Payment processing firms and investors are also increasingly worried that they could be accused of funding illegal material that makes its way onto sites that allow adult content.

Visa and Mastercard temporarily banned payments to sites owned by porn giant MindGeek last year, over reports that it was hosting non-consensual “revenge porn”.

And this month, US lawmakers demanded an investigation into alleged child pornography posted on OnlyFans.

Cooking and yoga 

US news site Axios reported last week that “several deep-pocketed firms” had declined to invest in OnlyFans because of the “porn problem”.

OnlyFans has yet to specify what will be banned under its new policy from October, although it says nudity will still be allowed.

The “explicit content” ban has been met with deep dismay from sex workers’ groups, who said the site offered financial security and a safe working environment to tens of thousands of people during the pandemic.

But a rebrand is already underway, with OnlyFans pitching itself as a site where people might go to subscribe to videos by their favourite chefs or yoga instructors.
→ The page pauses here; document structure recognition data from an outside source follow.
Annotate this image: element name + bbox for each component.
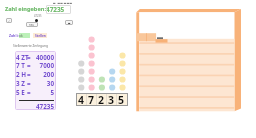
button[interactable]: Check [6,18,12,23]
staticText: 7 [88,93,95,106]
staticText: Stellenwerte Zerlegung [13,44,48,48]
staticText: 47235 [29,102,54,110]
button[interactable]: Arbeitsblatt [0,0,256,138]
staticText: ▬ [68,21,71,24]
staticText: 7000 [29,61,54,70]
button[interactable]: ok [19,33,30,38]
staticText: = [27,88,31,97]
staticText: = [27,53,31,62]
button[interactable]: Stellen [33,33,47,38]
staticText: 47235 [46,5,65,14]
staticText: 200 [29,70,54,79]
button[interactable]: 47235 [46,5,71,14]
staticText: = [27,79,31,88]
staticText: 5 [29,88,54,97]
button[interactable]: Neu [26,22,38,27]
staticText: 4 [78,93,85,106]
staticText: Stellen [35,34,46,38]
staticText: Zahl ist [9,33,22,38]
staticText: 3 [108,93,115,106]
button[interactable]: 4 [76,93,128,106]
staticText: 5 E [16,88,25,97]
button[interactable]: Optionen [65,20,73,25]
staticText: Zahl eingeben: [5,5,46,13]
staticText: = [27,61,31,70]
staticText: ok [19,34,23,38]
button[interactable]: 4 ZT [15,51,56,110]
staticText: 47235 [34,14,42,18]
staticText: neu [29,23,35,27]
staticText: ✓ [8,19,11,22]
staticText: 2 H [16,70,27,79]
staticText: 3 Z [16,79,25,88]
staticText: = [27,70,31,79]
staticText: 7 T [16,61,25,70]
staticText: 2 [98,93,105,106]
staticText: ▬ ▬▬ ▬▬▬ [53,1,73,5]
staticText: 4 ZT [16,53,29,62]
staticText: 5 [118,93,125,106]
staticText: 40000 [29,53,54,62]
staticText: 30 [29,79,54,88]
Losing its raunchy niche will place OnlyFans in more direct competition with sites like Patreon, Woodford warned.

And it remains to be seen whether mainstream content creators and their fans can be convinced to head there.

Texas-based painter Bria Gladney didn’t last on OnlyFans much more than a week. “The audience there is not interested in paintings of trees, if you get my drift,” she said.

But OnlyFans has been aggressively recruiting purveyors of wholesome content, from singers to fitness coaches.

“I was absolutely hesitant to create an account,” artist and drag queen Chase Ingrande told AFP. “Not because I think pornographic content is a negative thing — I’m just not that kind of creator.”

Ingrande posts clips of singing, as well as make-up tutorials — such as how he makes his bushy eyebrows disappear when transforming into his drag alter-ego, Chase Runaway.

Toronto-based fashion stylist Barbara Aleks was also reluctant to join, until OnlyFans persuaded her to open a page by offering to promote it.

“Once they educated me on the platform itself and explained that there’s a whole other side to it, I thought I’d give it a try,” she said.